Wachstum durch Zukäufe

Dass er für das Geschäftsjahr 2000 noch satte Zuwächse vorweisen kann, hat er zahlreichen Zukäufen zu verdanken. In den vergangenen Jahren investierte Zumwinkel rund 12 Mrd. Euro in Brief-, Paket-, Logistik- und Finanzbeteiligungen. Darunter sind etliche Schwergewichte wie der US-Luftspediteur Air Express International und die DSL-Bank, die nun erstmals konsolidiert werden.

Spätestens 2002, beim Kassensturz für das laufende Geschäftsjahr, könnte sich Ernüchterung bei den Aktionären breit machen.
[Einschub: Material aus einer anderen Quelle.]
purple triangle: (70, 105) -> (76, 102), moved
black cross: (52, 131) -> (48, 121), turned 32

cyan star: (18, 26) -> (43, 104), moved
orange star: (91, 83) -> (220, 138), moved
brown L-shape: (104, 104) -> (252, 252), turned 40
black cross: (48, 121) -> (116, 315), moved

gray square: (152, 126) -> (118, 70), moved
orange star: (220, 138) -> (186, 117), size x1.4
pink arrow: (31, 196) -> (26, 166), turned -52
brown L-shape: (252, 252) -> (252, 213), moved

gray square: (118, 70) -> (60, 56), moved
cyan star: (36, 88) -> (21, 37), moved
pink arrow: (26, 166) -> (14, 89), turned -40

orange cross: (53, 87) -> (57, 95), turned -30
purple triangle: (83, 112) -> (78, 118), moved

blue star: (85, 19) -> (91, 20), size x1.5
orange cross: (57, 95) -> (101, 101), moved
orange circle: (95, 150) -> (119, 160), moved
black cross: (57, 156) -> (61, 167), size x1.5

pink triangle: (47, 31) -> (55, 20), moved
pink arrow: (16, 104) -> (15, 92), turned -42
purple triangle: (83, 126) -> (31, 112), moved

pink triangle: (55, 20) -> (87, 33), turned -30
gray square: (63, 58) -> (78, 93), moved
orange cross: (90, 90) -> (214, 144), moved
Den Prognosen der Deutschen Bank zufolge werden sich die Zuwächse des Staatsunternehmens deutlich abschwächen. Umsatz und Gewinn sollen dann nur noch gemächlich steigen, mit drei bis vier Prozent.

Noch bedrückender: Die Abhängigkeit vom lukrativen Briefgeschäft, das einer Lizenz zum Gelddrucken gleichkommt, nimmt kaum ab. Den Berechnungen der Deutsch-Banker zufolge erzielt Zumwinkel im Jahr 2002 immer noch zwei Drittel des Konzerngewinns mit dem Briefgeschäft. Den Rest teilen sich die Sparten Paket, Logistik und Finanzdienstleistungen.
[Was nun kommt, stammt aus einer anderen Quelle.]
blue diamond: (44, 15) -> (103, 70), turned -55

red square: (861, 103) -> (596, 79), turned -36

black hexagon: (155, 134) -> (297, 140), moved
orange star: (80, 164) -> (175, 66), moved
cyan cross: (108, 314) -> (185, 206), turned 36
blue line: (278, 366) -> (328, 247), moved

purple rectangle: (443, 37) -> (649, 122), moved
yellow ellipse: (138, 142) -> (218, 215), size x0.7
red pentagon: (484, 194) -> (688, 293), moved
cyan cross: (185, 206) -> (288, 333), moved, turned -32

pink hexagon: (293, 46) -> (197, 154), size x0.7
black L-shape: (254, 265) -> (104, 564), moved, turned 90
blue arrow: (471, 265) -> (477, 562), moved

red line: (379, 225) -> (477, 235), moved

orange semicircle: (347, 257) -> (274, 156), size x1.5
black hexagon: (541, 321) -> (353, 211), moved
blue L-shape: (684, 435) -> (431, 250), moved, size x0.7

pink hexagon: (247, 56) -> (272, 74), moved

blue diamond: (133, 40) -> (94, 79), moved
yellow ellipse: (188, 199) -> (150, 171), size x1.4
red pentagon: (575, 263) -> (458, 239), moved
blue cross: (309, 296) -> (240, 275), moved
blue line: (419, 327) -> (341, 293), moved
"Aus der Schneckenpost ist ein Tausendfüßler geworden, der seine Füße aber noch ausrichten muss", urteilt der Deutschland-Chef des niederländischen Paketdienstes TNT, Eckard Gatke. Ob und wann Zumwinkel nennenswerte Gewinne oder Synergien aus den Hoffnungssparten seines eilig zusammengeschnürten Logistikkonzerns erzielt, ist derzeit völlig offen. Selbst der Post-Börsenprospekt warnt: Synergien könnten "nicht oder nur mit Verzögerung realisiert werden", wenn der anstehende Integrationsprozess ins Stocken gerate.

Großer Erfolgsdruck

Der Erfolgsdruck, unter dem Logistik-Vorstand Peter Wagner steht, ist gigantisch. Und er führt offenbar zu Geschäftsabschlüssen, die unter dem Motto stehen: Umsatz um jeden Preis.

So übernahm Wagner im vergangenen Jahr kurzerhand die gesamte Logistik des ehemaligen Schwesternunternehmens Deutsche Telekom. "Es handelt sich um eine der größten je in Europa abgeschlossenen Outsourcing-Vereinbarungen dieser Art", jubelte der Logistikstratege. Für einen erhofften Zusatzumsatz von 200 Mio. Euro jährlich blätterte der Schweizer rund 500 Mio. DM auf den Tisch. Dafür erhielt er acht Hochregallager der Telekom und 2200 Beschäftigte. Um seine Kapitalbindung zu reduzieren, verkaufte Wagner die Logistikausrüstung erst vor zwei Tagen weiter an die Viterra-Immobiliengruppe. Er soll dafür rund 100 Mio. DM weniger kassiert haben, als er selbst zuvor bezahlte. Künftig wird die Post die ehemaligen Telekom-Lager mieten.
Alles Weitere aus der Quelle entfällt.